Boardgaming buddies head-hunted me for this extremely well organised LARP because they had a male deficit. The event was titled Kärlek och fördel, "Love and Advantage". The idea was basically to collect all the main characters from Jane Austen's 1810s novels at the same ball, "a social mine field" as one participant described it. The venue was the picturesque 1750s country house of Skärholmen.

Preparations weren't too heavy. Most importantly, I read and enjoyed Austen's 1814 novel Persuasion. I also grew sideburns, brushed up on the almost entirely forgotten country dances I picked up at Tolkien Society banquets 20 years ago, learned to play whist, borrowed a Regency outfit from another participant, and selected some Wordsworth and Coleridge poetry to perform. The organisers gave me a few pages of background info including my main "intrigues", tasks or quests, for the evening. Then I was set.

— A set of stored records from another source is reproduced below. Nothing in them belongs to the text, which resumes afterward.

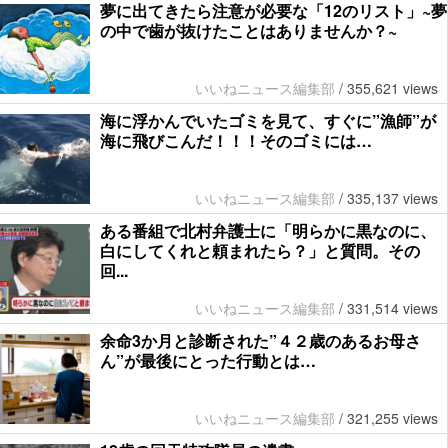
夢に出てきたら注意が必要な「12のリスト」~夢
の中で歯が抜けたことはありませんか？~
いいねニュース編集部
/
355,621 views
海に浮かんでいたゴミを見て、すぐに”漁師”が
海に飛びこんだ！！！そのゴミには…
いいねニュース編集部
/
335,137 views
ある番組で北村弁護士に「明らかに黒なのに、
白にしてくれと頼まれたら？」と質問。その
回...
いいねニュース編集部
/
331,514 views
余命3か月と診断された”４２歳のあるお母さ
ん”が最後にとった行動とは…
いいねニュース編集部
/
321,255 views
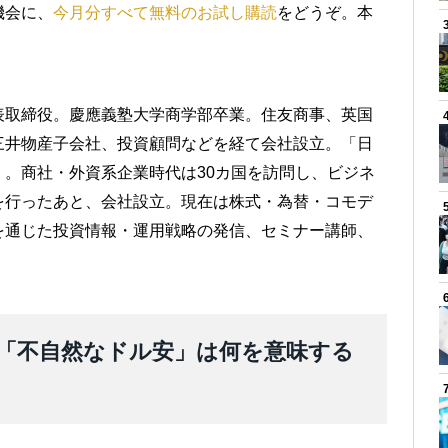
機会に、
今月分すべて無料のお試し購読
をどうぞ。本
表取締役。慶應義塾大学商学部卒業。住友商事、英国
三井物産子会社、投資顧問などを経て会社設立。「日
。商社・外資系企業時代は30カ国を訪問し、ビジネ
を行ったあと、会社設立。現在は株式・為替・コモデ
を通じた投資情報・運用戦略の発信、セミナー講師、
「不自然なドル安」は何を意味する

I played a pretty unsavoury character, Mr. William Elliot, who ignores the son-less uncle whose baronetcy he is scheduled to inherit, who marries a woman of humble family for her money, and who upon his wife's death decides to curry favour with his uncle again just to make sure he gets the title in due course. The main point-of-view character in Persuasion describes the man as a bit of an opportunistic psychopath, but we don't really learn much about him except that he stares fondly at women in the street.

My tasks for the ball revolved around three women.

  • Cousin Anne. Try to charm her into marrying me.
  • The widow Mrs. Clay. Keep her from marrying my uncle, because such a union might produce a son who would rob me of the baronetcy.
  • The widow of a deceased friend of mine, Mrs. Smith. Keep her from telling cousin Anne how poorly I took care of her after my friend's death, despite all he'd done for me.

About 85 participants spent the nine hours of the event talking (in character), dancing to live music, playing whist, performing & listening to music and poetry, and eating. Most people wore gorgeous outfits. Almost every unmarried character's main motivation had to do with marriage. Time went fast.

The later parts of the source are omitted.